Phony Technician: How long have you had this PC?
Me: Many years.
Phony Technician: Great. Are you the only user? (They want a high probability there is something on it worth stealing.)
Me: No, the whole family uses it. (The more possibilities for them the better.)
Phony Technician: Do you use it for email and banking?
Me: Of course! (At this point, I had passed the gates of being a very interesting prospect for them.)
Phony Technician: Let me help. Look at your keyboard. Can you tell me what is next to your Control key?
Me: Option (Now they know I have a Mac…)
Phony Technician: Please open Safari and look at the bar at the top. Empty it and type in the following “www.joi***ypc.tk”
(Below is the web site screen shot of the dangerous site they sent me to.)
(Warning: Do NOT go to this site or follow any of the instructions they provide you.)

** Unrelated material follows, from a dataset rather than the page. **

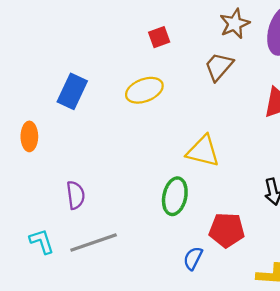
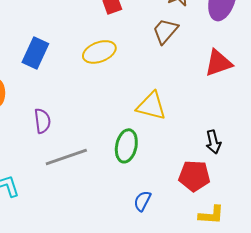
purple semicircle: (76, 195) -> (42, 121), moved
red pentagon: (227, 230) -> (194, 176), moved
gray line: (94, 242) -> (66, 157), moved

Me: I don’t understand why I should do this?
Phony Technician: This is a protection call for you. I am a senior technician at Geek Support. I want to help you.
Me: Can you hold while I go put my dog out? (I put him on hold for a few minutes to waste his time. You could hear many other people in the background asking the same questions. What a racket!)

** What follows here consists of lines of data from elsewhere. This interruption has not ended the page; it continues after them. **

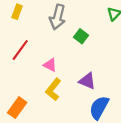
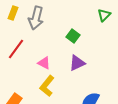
gray arrow: (58, 17) -> (36, 18), moved
purple triangle: (87, 81) -> (77, 63), moved, turned -48

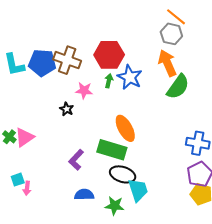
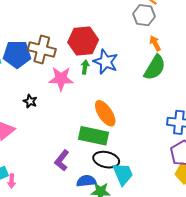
orange arrow: (167, 63) -> (155, 43), moved, size x0.6
pink star: (84, 91) -> (61, 79), size x1.4
black star: (67, 109) -> (30, 101), moved
purple L-shape: (76, 160) -> (62, 160), moved
blue semicircle: (84, 195) -> (86, 181), moved

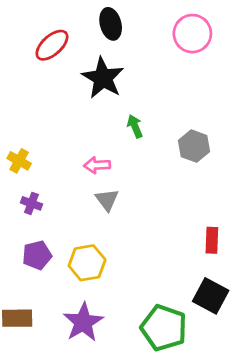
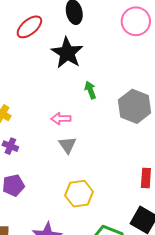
gray hexagon: (194, 146) -> (135, 106), size x1.4
yellow hexagon: (87, 263) -> (79, 194), moved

Me: Sorry. Good bye. (I hung up since it got boring.)
There are several dangers here.
- By allowing someone you don’t know to control your computer they can do nearly anything malicious.

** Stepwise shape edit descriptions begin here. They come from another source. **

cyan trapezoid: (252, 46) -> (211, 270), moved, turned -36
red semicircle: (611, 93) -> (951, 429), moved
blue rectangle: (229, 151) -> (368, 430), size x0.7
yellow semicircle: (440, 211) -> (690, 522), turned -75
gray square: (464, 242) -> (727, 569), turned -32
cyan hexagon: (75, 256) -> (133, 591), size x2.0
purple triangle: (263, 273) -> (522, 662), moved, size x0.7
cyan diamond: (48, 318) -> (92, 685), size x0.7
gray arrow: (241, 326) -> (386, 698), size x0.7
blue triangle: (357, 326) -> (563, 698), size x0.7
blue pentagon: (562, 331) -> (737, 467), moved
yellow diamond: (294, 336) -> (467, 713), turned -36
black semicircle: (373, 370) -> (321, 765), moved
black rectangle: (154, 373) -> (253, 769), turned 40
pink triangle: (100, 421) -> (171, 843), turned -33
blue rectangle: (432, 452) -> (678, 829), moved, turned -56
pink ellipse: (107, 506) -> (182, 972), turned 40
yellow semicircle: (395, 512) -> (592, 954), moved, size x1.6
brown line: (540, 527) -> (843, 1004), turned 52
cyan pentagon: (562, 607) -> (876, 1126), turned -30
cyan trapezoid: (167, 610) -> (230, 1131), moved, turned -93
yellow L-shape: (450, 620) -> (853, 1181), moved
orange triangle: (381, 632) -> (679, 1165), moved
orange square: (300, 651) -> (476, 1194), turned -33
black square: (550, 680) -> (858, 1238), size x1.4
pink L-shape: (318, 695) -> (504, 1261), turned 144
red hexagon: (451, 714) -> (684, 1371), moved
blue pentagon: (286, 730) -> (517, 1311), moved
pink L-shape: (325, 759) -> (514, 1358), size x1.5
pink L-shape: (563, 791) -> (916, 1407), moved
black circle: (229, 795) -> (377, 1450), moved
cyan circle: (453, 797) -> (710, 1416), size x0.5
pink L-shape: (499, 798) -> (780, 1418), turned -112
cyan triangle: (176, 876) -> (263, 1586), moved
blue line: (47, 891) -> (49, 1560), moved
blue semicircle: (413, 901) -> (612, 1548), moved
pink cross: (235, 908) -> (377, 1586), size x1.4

- They can install software that will give them continued access to your computer in the future.
- You could then become a source of spam.
- They could search your email for banking info and then reset your bank account password effectively locking you out of the account and allowing them to transfer money out.
- They could steal passwords for your life that you are storing in an Excel or Word document somewhere. (Please don’t do that! use 1Password).
What should I do?
If you get an unsolicited call you and they tell you that there is a problem with your computer that they need to fix, just hang up — it’s fake. Following their instructions will likely lead to very bad consequences that could be disastrous for your computer and potentially your bank account.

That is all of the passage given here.